Jordan: It's a genuinely impossible choice. Coverage or performance, pick one.

Alex: Which is exactly what makes eBPF instrumentation so interesting. It sidesteps this entire trade-off.

Jordan: Okay, so how does it actually work? Because "kernel-level instrumentation" sounds like magic hand-waving.

Alex: It's not magic, but it is genuinely clever. So eBPF—extended Berkeley Packet Filter—lets you run sandboxed programs inside the Linux kernel. These programs can attach to kernel functions like syscalls, network stack operations, filesystem calls.

Jordan: Wait, you're executing code in kernel space? How is that not a massive security risk?

Alex: Because every eBPF program goes through a verifier before it can run. The verifier is incredibly strict—it proves mathematically that your program will terminate, won't access invalid memory, won't crash the kernel. If verification fails, the program simply doesn't load.

Jordan: So the kernel itself is guaranteeing safety.
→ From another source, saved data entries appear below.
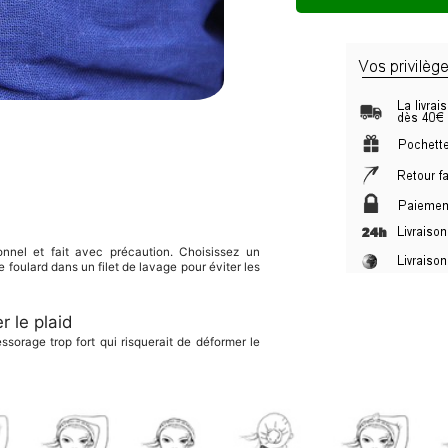
onnel et fait avec précaution. Choisissez un
 foulard dans un filet de lavage pour éviter les
r le plaid
essorage trop fort qui risquerait de déformer le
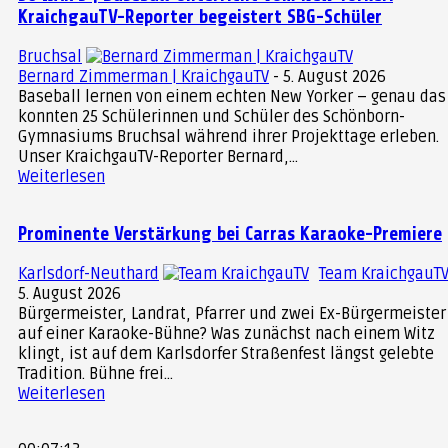
Die Ausstellung im Schlossgarten zeigt Arbeiten
KraichgauTV-Reporter begeistert SBG-Schüler
aus den Jahren 1974 bis in die aktuelle
Bruchsal
Gegenwart. Die Exponate und ihre Standorte im
Bernard Zimmerman | KraichgauTV
-
5. August 2026
Gelände hat der Künstler selbst bestimmt.
Baseball lernen von einem echten New Yorker – genau das
konnten 25 Schülerinnen und Schüler des Schönborn-
Gymnasiums Bruchsal während ihrer Projekttage erleben.
Ein Besuch lohnt sich!
Unser KraichgauTV-Reporter Bernard,...
Weiterlesen
Wer sich selbst ein Bild von Goertz´
monumentalen Mischwesen machen möchte,
Prominente Verstärkung bei Carras Karaoke-Premiere
hat
die
in Heidelberg bis zum 25. Oktober
Gelegenheit dazu. Der Schlossgarten kann
Karlsdorf-Neuthard
Team KraichgauT
5. August 2026
tagsüber durchgängig
besucht
bei freiem Eintritt
Bürgermeister, Landrat, Pfarrer und zwei Ex-Bürgermeister
werden.
auf einer Karaoke-Bühne? Was zunächst nach einem Witz
klingt, ist auf dem Karlsdorfer Straßenfest längst gelebte
Tradition. Bühne frei...
Weiterlesen
INFO-BOX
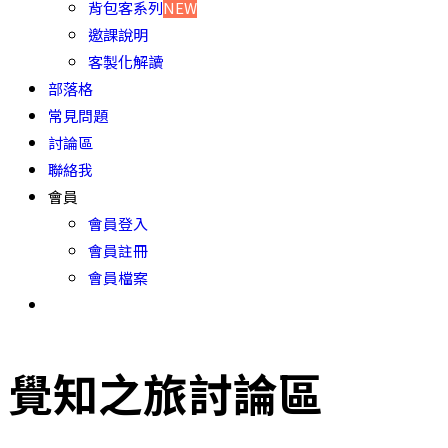
背包客系列
NEW
邀課說明
客製化解讀
部落格
常見問題
討論區
聯絡我
會員
會員登入
會員註冊
會員檔案
覺知之旅討論區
Alex: Exactly. And once verified, the program gets JIT-compiled to native machine code for performance. Then it attaches to specific kernel hooks and executes whenever those hooks fire.

Jordan: Give me a concrete example. My Go service makes an HTTP call—what actually happens?
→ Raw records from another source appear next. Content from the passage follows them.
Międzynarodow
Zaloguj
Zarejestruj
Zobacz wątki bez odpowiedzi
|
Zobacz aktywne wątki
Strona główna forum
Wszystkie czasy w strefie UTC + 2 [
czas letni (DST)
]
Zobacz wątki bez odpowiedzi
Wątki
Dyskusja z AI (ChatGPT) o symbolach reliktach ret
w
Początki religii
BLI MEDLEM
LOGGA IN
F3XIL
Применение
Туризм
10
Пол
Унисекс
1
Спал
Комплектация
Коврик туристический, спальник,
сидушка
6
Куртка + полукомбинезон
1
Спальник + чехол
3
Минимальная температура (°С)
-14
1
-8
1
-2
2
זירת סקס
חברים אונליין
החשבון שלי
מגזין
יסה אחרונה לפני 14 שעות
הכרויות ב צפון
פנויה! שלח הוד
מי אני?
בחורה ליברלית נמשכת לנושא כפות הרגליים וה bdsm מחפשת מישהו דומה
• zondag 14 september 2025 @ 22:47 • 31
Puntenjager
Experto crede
Alex: Your Go service calls the standard library, which eventually makes a syscall to the kernel's network stack. At that point, an eBPF probe attached to the socket operations captures the packet metadata. It extracts HTTP information—method, path, headers, status code—from the raw bytes. Stores that in an eBPF map, which is a data structure shared between kernel and userspace. A collector running in userspace reads from those maps and converts everything into OpenTelemetry spans.
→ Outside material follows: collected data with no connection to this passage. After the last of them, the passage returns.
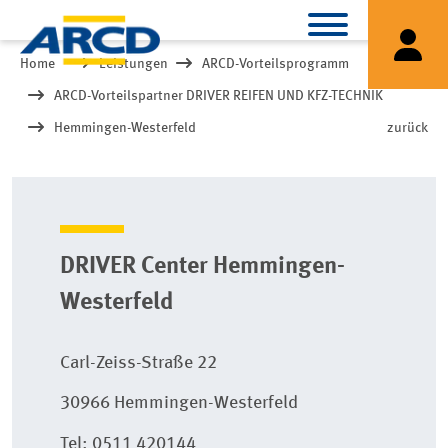
Home
Leistungen
ARCD-Vorteilsprogramm
ARCD-Vorteilspartner DRIVER REIFEN UND KFZ-TECHNIK
Hemmingen-Westerfeld
zurück
DRIVER Center Hemmingen-
Westerfeld
Carl-Zeiss-Straße 22
30966 Hemmingen-Westerfeld
Tel: 0511 420144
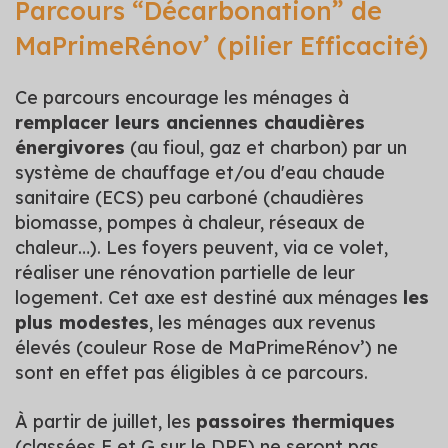
Parcours “Décarbonation” de
MaPrimeRénov’ (pilier Efficacité)
Ce parcours encourage les ménages à
remplacer leurs anciennes chaudières
énergivores
(au fioul, gaz et charbon) par un
système de chauffage et/ou d'eau chaude
sanitaire (ECS) peu carboné (chaudières
biomasse, pompes à chaleur, réseaux de
chaleur…). Les foyers peuvent, via ce volet,
réaliser une rénovation partielle de leur
logement. Cet axe est destiné aux ménages
les
plus modestes
, les ménages aux revenus
élevés (couleur Rose de MaPrimeRénov’) ne
sont en effet pas éligibles à ce parcours.
À partir de juillet, les
passoires thermiques
(classées F et G sur le DPE) ne seront pas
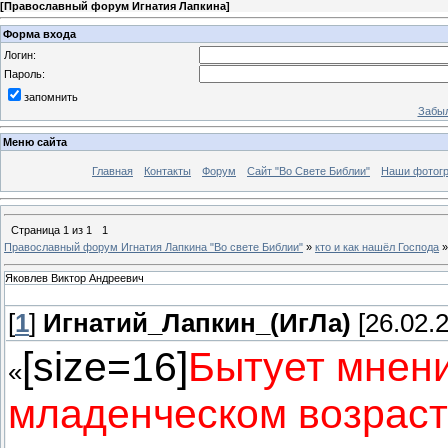
[
Православный форум Игнатия Лапкина
]
Форма входа
Логин:
Пароль:
запомнить
Забыл
Меню сайта
Главная
Контакты
Форум
Сайт "Во Свете Библии"
Наши фотог
Страница
1
из
1
1
Православный форум Игнатия Лапкина "Во свете Библии"
»
кто и как нашёл Господа
»
Яковлев Виктор Андреевич
[
1
]
Игнатий_Лапкин_(ИгЛа)
[26.02.2
[size=16]
Бытует мнени
«
младенческом возрасте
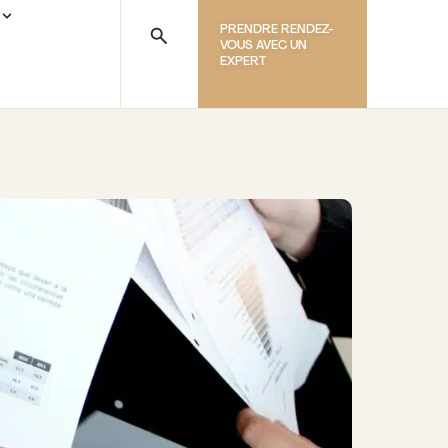
PRENDRE RENDEZ-
VOUS AVEC UN
EXPERT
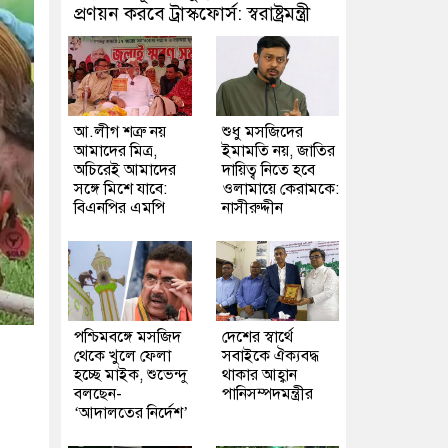
প্রণয়ন করবে ট্রাস্কফোর্স: স্বরাষ্ট্রমন্ত্রী
আ.লীগ শত্রু নয়
শুধু মসজিদের
আমাদের মিত্র,
ইমামতি নয়, জাতির
অচিরেই আমাদের
দায়িত্ব নিতে হবে
সঙ্গে মিশে যাবে:
ওলামায়ে কেরামকে:
বিএনপির এমপি
নাসীরুদ্দীন
পশ্চিমবঙ্গে মসজিদ
দেশের স্বার্থে
থেকে খুলে ফেলা
সবাইকে ঐক্যবদ্ধ
হচ্ছে মাইক, শুভেন্দু
থাকার আহ্বান
বলছেন-
পানিসম্পদমন্ত্রীর
‘আদালতের নির্দেশ’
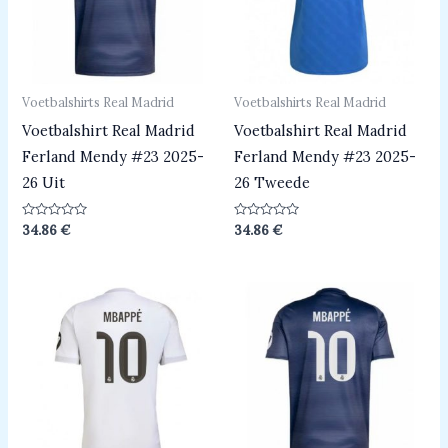
Voetbalshirts Real Madrid
Voetbalshirts Real Madrid
Voetbalshirt Real Madrid
Voetbalshirt Real Madrid
Ferland Mendy #23 2025-
Ferland Mendy #23 2025-
26 Uit
26 Tweede
Beoordeeld
Beoordeeld
34.86
€
34.86
€
0
0
uit
uit
5
5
Jordan: So the eBPF program is just observing operations that are already happening. It's not adding new work.

Alex: That's the key insight. The kernel is already processing these syscalls, already handling these network packets. The eBPF probe adds nanoseconds of overhead to observe what's already happening. That's why you get under two percent CPU impact.

Jordan: Compared to APM agents that have to intercept at the application level, wrap every function call, maintain their own context propagation.

Alex: Right, traditional agents are doing a lot of work in userspace. eBPF just watches the kernel do work it was already doing.

Jordan: This sounds like it's been possible for years. Why is it suddenly relevant now?

Alex: Because of what happened in May twenty twenty-five. Grafana donated their Beyla project to the OpenTelemetry project. Beyla was already one of the most mature eBPF instrumentation tools, and now it's becoming the official OpenTelemetry eBPF instrumentation.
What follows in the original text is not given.